French and German banks know a good deal when they have one. They have one in the 21% haircuts they “voluntarily” accepted. The problem is even 50% haircuts are likely insufficient. The bondholders are upset at this reality. Tough.
Yahoo! Finance reports Merkel says Greek bailout terms may be changed
German Chancellor Angela Merkel hinted that the second Greek bailout package might have to be renegotiated amid increasing market speculation Wednesday that European leaders want to force private holders of Greek bonds to take bigger losses.
Merkel didn’t rule out altering the terms to the euro109 billion ($148 billion) package, saying the decision must be based on how Greece’s debt inspectors, the so-called troika, judge Athens’ recent austerity efforts.
“So we must now wait for what the troika finds out and what it tells us: do we have to renegotiate or do we not have to renegotiate?” she said in an interview with Greece’s ERT television Tuesday night.
Merkel added that she “cannot anticipate the result of the troika.”
Greece “will not get back on its feet without a serious reduction in debt,” said Ottmar Issing, a former chief economist of the European Central Bank, who has served as an adviser to Merkel in the past.
Athens needs to see its debt cut “at least 50 percent, probably more,” Issing was quoted by Germany’s Stern magazine.
Germany’s banking association insisted there was no need to renegotiate the terms of the second bailout package.

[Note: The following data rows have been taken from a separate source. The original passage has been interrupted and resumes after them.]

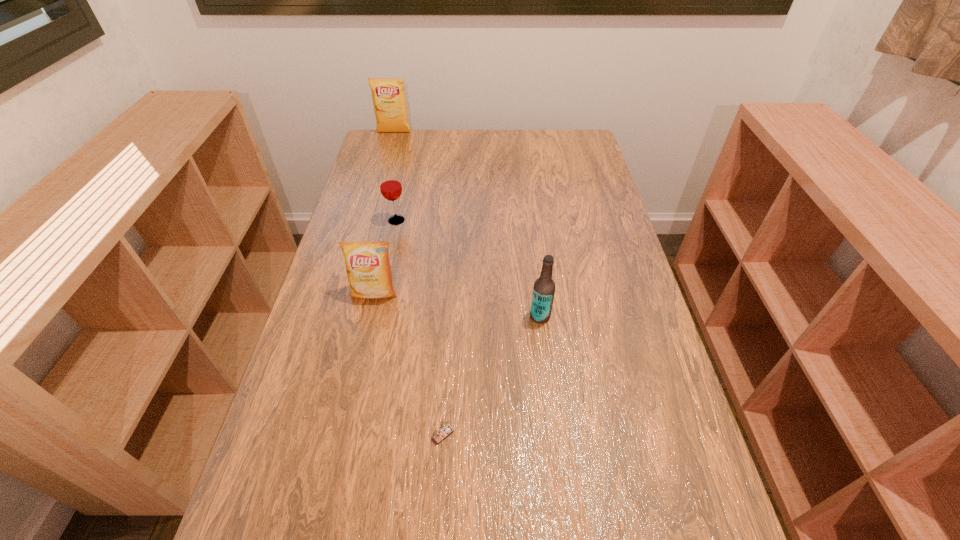 At what (x,y) coordinates should I click in order to perform the action: click on free space located on the label of the beer bottle. Please return your answer as a coordinate pair (x, y). The width and height of the screenshot is (960, 540). Looking at the image, I should click on (430, 316).

The height and width of the screenshot is (540, 960). In order to click on free space located on the label of the beer bottle in this screenshot , I will do `click(382, 316)`.

Locate an element on the screen. The height and width of the screenshot is (540, 960). vacant area situated on the label of the beer bottle is located at coordinates (498, 316).

This screenshot has width=960, height=540. Identify the location of free point located 0.350m on the front-facing side of the nearer crisp (potato chip). (343, 436).

What are the coordinates of `vacant region located on the right of the second farthest object` in the screenshot? It's located at (474, 220).

The height and width of the screenshot is (540, 960). What are the coordinates of `free point located 0.340m on the right of the shortest object` in the screenshot? It's located at (622, 435).

Locate an element on the screen. object that is positioned at the far edge is located at coordinates (388, 94).

At what (x,y) coordinates should I click in order to perform the action: click on glass present at the left edge. Please return your answer as a coordinate pair (x, y). Image resolution: width=960 pixels, height=540 pixels. Looking at the image, I should click on (390, 184).

Where is `object that is at the far left corner`? This screenshot has height=540, width=960. object that is at the far left corner is located at coordinates (388, 94).

Locate an element on the screen. Image resolution: width=960 pixels, height=540 pixels. vacant area at the far edge of the desktop is located at coordinates (511, 132).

Banks in Germany and France are among the biggest holders of Greek bonds.
A default by Greece or another country would send shock waves through the global economy, particularly in Europe, authorities fear. Banks would suffer such large losses on government bonds they hold that they would cut off credit to the wider economy and cause a new, sharper recession.
Needs vs. Fantasies
The banking industry says there is no “need” to change the terms. Of course there is a need to change the terms. Banks are not going to be paid back what they are owed. Let’s not confuse “needs” with pie-in-the-sky fantasies.
Split Opens over Greek Bail-Out Terms
The Financial Times reports Split opens over Greek bail-out terms
A split has opened in the eurozone over the terms of Greece’s second €109bn bail-out with as many as seven of the bloc’s 17 members arguing for private creditors to swallow a bigger writedown on their Greek bond holdings, according to senior European officials.

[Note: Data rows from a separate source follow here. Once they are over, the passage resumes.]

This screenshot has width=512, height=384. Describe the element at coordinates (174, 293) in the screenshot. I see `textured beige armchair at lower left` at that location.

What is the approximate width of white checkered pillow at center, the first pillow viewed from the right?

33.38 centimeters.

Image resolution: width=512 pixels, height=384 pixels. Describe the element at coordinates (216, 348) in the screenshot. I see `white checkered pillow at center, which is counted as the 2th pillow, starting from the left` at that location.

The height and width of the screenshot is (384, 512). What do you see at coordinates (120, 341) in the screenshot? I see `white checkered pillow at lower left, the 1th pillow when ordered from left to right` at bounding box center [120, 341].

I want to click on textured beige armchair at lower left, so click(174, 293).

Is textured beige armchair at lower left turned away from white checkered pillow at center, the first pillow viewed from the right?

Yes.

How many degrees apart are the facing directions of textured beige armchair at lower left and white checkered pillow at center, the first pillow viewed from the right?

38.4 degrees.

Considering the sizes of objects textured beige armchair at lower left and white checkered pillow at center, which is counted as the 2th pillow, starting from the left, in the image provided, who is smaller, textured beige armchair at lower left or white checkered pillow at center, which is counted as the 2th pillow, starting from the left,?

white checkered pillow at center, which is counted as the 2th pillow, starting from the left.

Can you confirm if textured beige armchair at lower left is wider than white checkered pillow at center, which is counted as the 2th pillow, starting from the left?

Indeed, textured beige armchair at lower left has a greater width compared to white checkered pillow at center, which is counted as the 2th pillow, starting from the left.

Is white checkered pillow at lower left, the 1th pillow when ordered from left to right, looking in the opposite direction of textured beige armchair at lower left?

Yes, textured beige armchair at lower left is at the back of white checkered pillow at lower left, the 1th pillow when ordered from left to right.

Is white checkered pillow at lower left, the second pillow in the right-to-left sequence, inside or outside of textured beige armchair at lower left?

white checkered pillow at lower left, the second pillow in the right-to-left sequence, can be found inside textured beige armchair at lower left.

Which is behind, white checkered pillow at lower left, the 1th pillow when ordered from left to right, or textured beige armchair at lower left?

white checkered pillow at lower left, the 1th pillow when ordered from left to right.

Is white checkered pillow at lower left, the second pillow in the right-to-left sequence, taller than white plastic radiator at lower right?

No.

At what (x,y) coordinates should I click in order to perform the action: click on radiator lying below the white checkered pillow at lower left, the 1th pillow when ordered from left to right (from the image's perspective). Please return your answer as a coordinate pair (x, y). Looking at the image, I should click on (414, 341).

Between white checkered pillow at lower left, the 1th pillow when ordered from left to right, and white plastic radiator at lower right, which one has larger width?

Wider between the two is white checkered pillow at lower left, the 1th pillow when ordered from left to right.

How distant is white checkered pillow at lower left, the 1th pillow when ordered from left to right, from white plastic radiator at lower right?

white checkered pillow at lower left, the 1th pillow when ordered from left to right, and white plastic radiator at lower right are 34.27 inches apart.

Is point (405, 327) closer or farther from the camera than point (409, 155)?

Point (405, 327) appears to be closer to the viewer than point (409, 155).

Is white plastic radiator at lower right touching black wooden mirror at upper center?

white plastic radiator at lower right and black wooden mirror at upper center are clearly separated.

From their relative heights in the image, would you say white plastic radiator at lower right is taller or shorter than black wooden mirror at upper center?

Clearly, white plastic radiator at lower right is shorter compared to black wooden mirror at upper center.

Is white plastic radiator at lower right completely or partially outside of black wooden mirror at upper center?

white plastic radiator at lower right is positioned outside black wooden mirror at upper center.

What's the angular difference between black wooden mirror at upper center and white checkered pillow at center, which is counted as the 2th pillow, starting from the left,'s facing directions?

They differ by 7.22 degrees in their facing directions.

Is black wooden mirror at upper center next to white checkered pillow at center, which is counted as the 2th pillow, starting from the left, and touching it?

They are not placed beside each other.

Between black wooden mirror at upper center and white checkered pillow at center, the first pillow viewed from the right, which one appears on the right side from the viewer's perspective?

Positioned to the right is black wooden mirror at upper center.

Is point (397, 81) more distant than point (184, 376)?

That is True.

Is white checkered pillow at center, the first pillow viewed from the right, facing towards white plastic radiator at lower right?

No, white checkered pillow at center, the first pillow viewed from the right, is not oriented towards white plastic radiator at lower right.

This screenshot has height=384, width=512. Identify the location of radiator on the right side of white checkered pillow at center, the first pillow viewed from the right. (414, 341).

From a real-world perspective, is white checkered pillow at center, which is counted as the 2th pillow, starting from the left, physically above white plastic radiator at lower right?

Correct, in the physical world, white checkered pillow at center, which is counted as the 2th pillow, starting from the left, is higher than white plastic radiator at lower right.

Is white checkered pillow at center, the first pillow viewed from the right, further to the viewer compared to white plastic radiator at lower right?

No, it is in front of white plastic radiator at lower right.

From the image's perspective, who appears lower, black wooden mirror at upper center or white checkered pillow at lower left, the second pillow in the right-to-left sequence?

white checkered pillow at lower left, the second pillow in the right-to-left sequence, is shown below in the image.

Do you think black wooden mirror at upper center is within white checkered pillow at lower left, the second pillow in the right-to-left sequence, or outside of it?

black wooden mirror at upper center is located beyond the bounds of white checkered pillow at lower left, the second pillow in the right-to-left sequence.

The divisions have emerged amid mounting concerns that Athens’ funding needs are much bigger than estimated just two months ago. They threaten to unpick a painfully negotiated deal reached with private sector bond holders in July.
While hardliners in Germany and the Netherlands are leading the calls for more losses to be imposed on the private sector, France and the European Central Bank are fiercely resisting any such move. They fear re-opening the bond deal could spark renewed selling of shares in European banks, which have significant holdings of Greek and other peripheral eurozone debt.
Senior European said there was significant division over the move to re-open the bondholders’ deal, which could trigger a bigger and earlier restructuring of Greek debt. Even within Germany, officials are split over whether to press for a bigger “haircut” for private sector creditors.
Under the terms of the July bail-out, bondholders agreed to trade about €135bn in bonds that come due through 2020 for new, European Union-backed bonds that would not be repaid for decades. This deal implied a haircut of 21 per cent for bondholders, but many German officials say they were forced to agree a deal that was too beneficial for the banks.
Take the Loss
One look at the DAX, or European bank stocks suggests major shock waves have already been felt. More are coming. However, the shock waves would have been far less had banks, the ECB, and the EU accepted realistic losses two years ago and simply let Greece default.
Losses will now be four to 10 times as large, depending on how much more money everyone is willing to throw at the problem. Thus, upping the ante to shelter bondholders from losses was exactly the wrong thing to do then, and it is still the wrong thing to do today.
Barry Ritholtz had an excellent article on this theme just today: Take The Loss.
The fear should have been in hiding losses not taking them. Unfortunately, I expect some wishy-washy compromise will up the losses one reportedly “final time” to 30-35% not the needed 60% or so. It won’t work. Hiding losses by not reporting them only makes matters worse.